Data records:
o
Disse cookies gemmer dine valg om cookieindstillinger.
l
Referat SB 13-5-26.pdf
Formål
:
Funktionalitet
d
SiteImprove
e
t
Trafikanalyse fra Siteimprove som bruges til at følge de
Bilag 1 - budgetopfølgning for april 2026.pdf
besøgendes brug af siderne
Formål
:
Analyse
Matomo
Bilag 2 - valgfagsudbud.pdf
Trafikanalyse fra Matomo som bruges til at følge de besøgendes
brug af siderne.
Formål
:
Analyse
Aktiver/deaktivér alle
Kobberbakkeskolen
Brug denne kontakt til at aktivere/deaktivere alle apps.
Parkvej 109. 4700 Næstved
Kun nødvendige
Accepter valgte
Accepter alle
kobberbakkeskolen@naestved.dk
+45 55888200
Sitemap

==

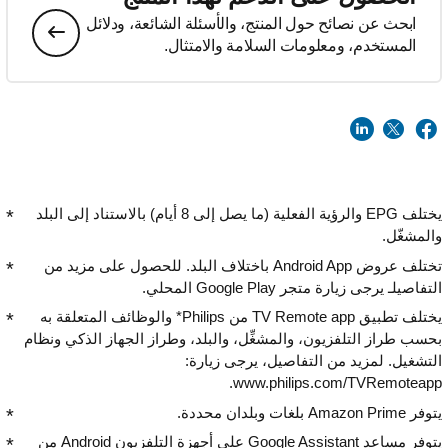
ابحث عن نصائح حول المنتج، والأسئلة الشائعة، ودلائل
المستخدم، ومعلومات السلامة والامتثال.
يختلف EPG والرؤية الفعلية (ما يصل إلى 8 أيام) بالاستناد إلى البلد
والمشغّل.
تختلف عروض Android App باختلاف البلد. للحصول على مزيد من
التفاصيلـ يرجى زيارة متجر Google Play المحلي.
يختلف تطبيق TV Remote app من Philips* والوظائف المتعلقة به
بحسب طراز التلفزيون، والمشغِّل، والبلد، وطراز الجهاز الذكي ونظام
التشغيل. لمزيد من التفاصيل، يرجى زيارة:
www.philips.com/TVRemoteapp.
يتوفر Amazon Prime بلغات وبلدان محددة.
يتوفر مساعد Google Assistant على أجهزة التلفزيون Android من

HOW TO COMPLETE THIS TASK:
Your answer should consist solely of the lines above from the line with "Referat SB 13-5-26.pdf" to the line with "kobberbakkeskolen@naestved.dk", both included, reproduced exactly.

RESULT:
Referat SB 13-5-26.pdf
Formål
:
Funktionalitet
d
SiteImprove
e
t
Trafikanalyse fra Siteimprove som bruges til at følge de
Bilag 1 - budgetopfølgning for april 2026.pdf
besøgendes brug af siderne
Formål
:
Analyse
Matomo
Bilag 2 - valgfagsudbud.pdf
Trafikanalyse fra Matomo som bruges til at følge de besøgendes
brug af siderne.
Formål
:
Analyse
Aktiver/deaktivér alle
Kobberbakkeskolen
Brug denne kontakt til at aktivere/deaktivere alle apps.
Parkvej 109. 4700 Næstved
Kun nødvendige
Accepter valgte
Accepter alle
kobberbakkeskolen@naestved.dk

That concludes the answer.